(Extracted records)
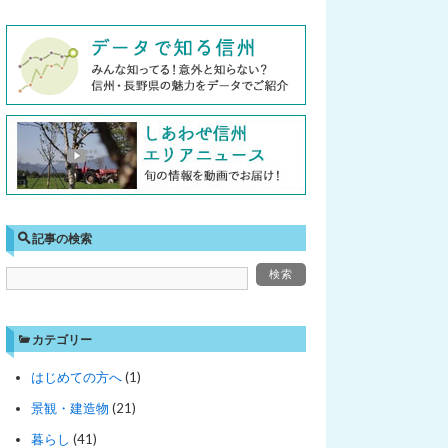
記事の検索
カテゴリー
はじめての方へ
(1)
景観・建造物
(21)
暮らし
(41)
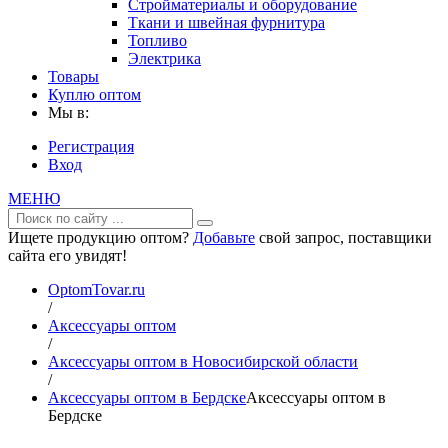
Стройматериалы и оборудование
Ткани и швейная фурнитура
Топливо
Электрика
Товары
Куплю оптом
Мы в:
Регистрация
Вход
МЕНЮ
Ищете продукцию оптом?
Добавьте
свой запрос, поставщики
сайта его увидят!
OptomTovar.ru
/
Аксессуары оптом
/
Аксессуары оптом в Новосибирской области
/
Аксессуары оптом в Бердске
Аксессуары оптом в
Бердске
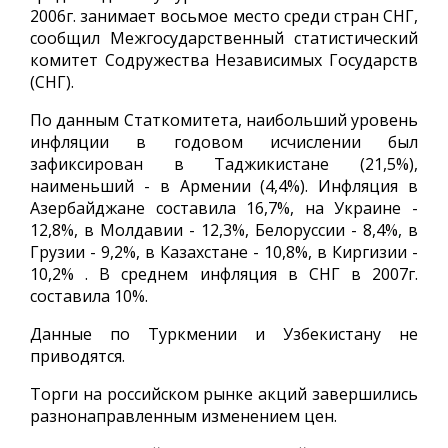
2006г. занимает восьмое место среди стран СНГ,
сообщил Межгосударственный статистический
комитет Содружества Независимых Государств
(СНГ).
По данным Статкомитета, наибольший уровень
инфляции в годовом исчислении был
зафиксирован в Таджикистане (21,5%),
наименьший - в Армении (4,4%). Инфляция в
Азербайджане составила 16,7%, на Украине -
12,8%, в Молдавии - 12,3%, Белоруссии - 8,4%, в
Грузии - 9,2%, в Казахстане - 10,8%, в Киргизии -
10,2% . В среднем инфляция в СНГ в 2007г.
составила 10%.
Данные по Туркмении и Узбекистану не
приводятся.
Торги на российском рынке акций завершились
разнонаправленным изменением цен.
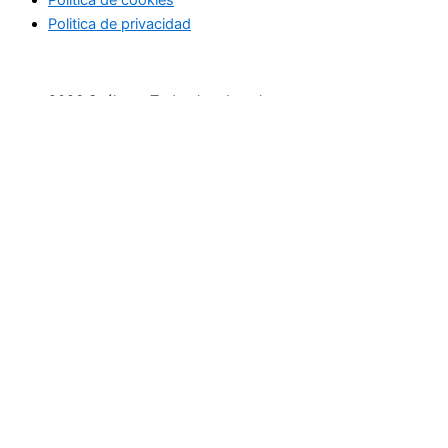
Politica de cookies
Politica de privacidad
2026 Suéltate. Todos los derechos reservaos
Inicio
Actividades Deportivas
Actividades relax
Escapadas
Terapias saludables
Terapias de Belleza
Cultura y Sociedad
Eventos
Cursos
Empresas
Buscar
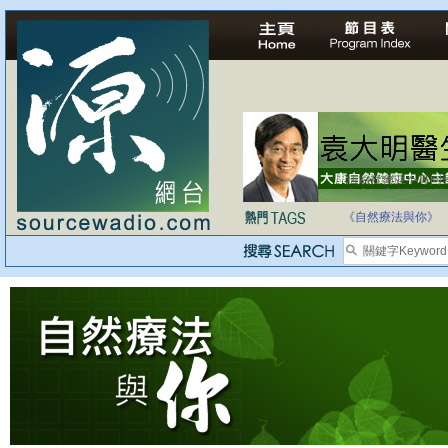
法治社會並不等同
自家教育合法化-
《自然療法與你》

◆ Task to carry out ◆
Above are some records. Copy each of their lines that holds the string "Politica".

◆ Exercise response ◆
Politica de cookies
Politica de privacidad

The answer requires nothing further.